# Spurious Boneshaker?



## OldSkipTooth (Feb 26, 2018)

This appears crude, chunky, no brake, metal Seat when most are leather. Hmmm.
http://rover.ebay.com/rover/1/711-5...0001&campid=5335809022&icep_item=302649078041


----------



## bike (Feb 26, 2018)

Hmmm


----------



## Andrew Gorman (Feb 26, 2018)

Looks legit to me- no obvious welding, and the wood all matches.  The hubs are very interesting and could ID the maker. It probably had a brake at one time since it looks like the handlebars rotate. Sheet metal saddles were pretty common- many were upholstered.


----------



## OldSkipTooth (Feb 26, 2018)




----------



## OldSkipTooth (Feb 26, 2018)

This is typical of the period I believe, not wood spokes fitted into a cast metal hub.


----------



## OldSkipTooth (Feb 26, 2018)

Bolt head through a wood handle on bars is a no no.


----------



## GiovanniLiCalsi (Feb 26, 2018)

Most likely cobbled together in India....


----------



## redline1968 (Feb 26, 2018)

OldSkipTooth said:


> Bolt head through a wood handle on bars is a no no.
> View attachment 760843












Your wrong they were made that way. Mine is authentic ca 1860 blacksmith made.  That one is authentic. Possibly made in the America but I’m thinking euro. Oh cast iron is a process in its self that requires work that’s costly. That’s a good indicator of a original antique.


----------



## OldSkipTooth (Feb 26, 2018)

redline1968 said:


> View attachment 761075View attachment 761076View attachment 761077View attachment 761078
> Your wrong they were made that way. Mine is authentic ca 1860 blacksmith made.  That one is authentic. Possibly made in the America but I’m thinking euro. Oh cast iron is a process in its self that requires work that’s costly. That’s a good indicator of a original antique.
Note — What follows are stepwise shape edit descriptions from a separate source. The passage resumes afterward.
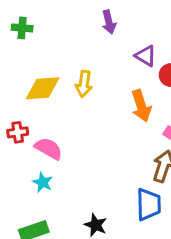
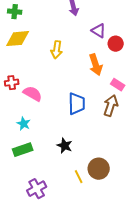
yellow diamond: (43, 88) -> (18, 39), moved
cyan star: (43, 182) -> (24, 124), moved
blue trapezoid: (149, 204) -> (77, 104), moved

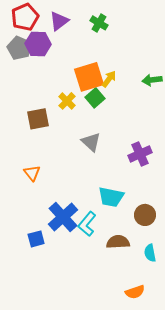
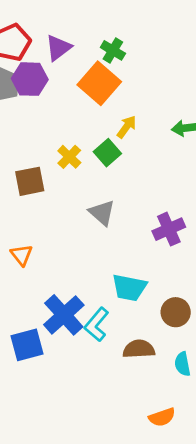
orange square: (89, 77) -> (99, 83), moved, turned -32
blue square: (36, 239) -> (27, 345), size x1.4

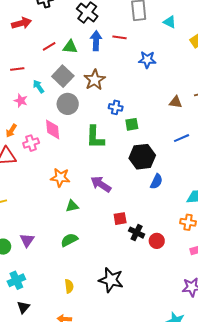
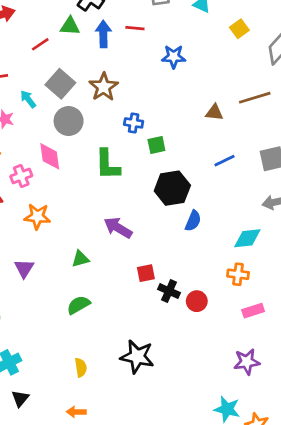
green triangle: (70, 47) -> (70, 26), moved
orange star: (60, 178) -> (37, 216), moved
purple triangle: (27, 240) -> (24, 268), moved

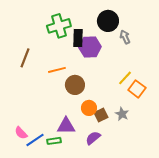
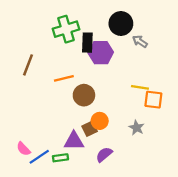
gray arrow: (125, 37) -> (140, 41), turned -32
yellow line: (125, 78) -> (140, 87), turned 56
orange square: (137, 89) -> (153, 100), turned -30
brown square: (101, 115) -> (90, 129), moved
Maybe, but it looks like nothing you see in museums or online. I was reading about “blacksmith made” versions and they are thicker and crudely made, but it still looks like a knock off, look at the cast hub with round spokes fitting in...there is not a single example of that online that I can find.


----------



## OldSkipTooth (Feb 27, 2018)

Did a little more digging and discovered a couple of things regarding these “blacksmith made” bone shakers: some can be antique, I.e., circa  late 1860’s, but most are not really rideable, as they were a made by someone who was not a bicycle designer or had even ever ridden an early contraption. I did learn that if it has hex bolts rather than square head bolts it is very suspect, a blacksmith at this time would make a square head bolt with threads. The problem with authenticity is we have no makers mark other way of identifying who or where or when. Many of these were cobbled together and then added to decades later. Apparently, if there is any welding visible it is a sign of forgery, or at best a much later repair as there was no practical welding in the 19th c. The Philippines is a common place where some of the knock offs have been traced to. As for this one for sale on eBay, it has multiple bids so what do I know? LOL. The learning is enjoyable!


----------



## GiovanniLiCalsi (Feb 27, 2018)

General consensus, on the antique Bicycle forums, this is a fake....


----------



## Andrew Gorman (Feb 27, 2018)

Giovanni:
Where is that discussion?  I'm thinking it is legit, but probably a low end rink machine (hence the cast hubs-cast iron and custom pattern making was cheap in the 1860's but not today).  I have a blacksmith made velocipede and it is crude, but surprisingly rideable within the usual velocipede limits.  They had either a picture or an actual Pickering to work from.  The fakes I have seen are usually super obvious, made of strap iron and electric welds.  This frame is obviously forged wrought iron..


----------



## GiovanniLiCalsi (Feb 27, 2018)

The hardware is modern


----------



## bikejunk (Feb 27, 2018)

I collect antique American industrial belt driven tools -hex head bolts were somewhat common after the civil war  --also that hub is a really nice casting -almost every repro I see are real POS -this I would like to see in person


----------



## redline1968 (Feb 27, 2018)

Hex nuts were in use then. Not a fake


----------



## fordmike65 (Mar 2, 2018)

Man...hope this thing is real


----------



## bikejunk (Mar 11, 2018)

LOL so I guess the general consensus is to say it is fake and then buy it because it is rare ......


----------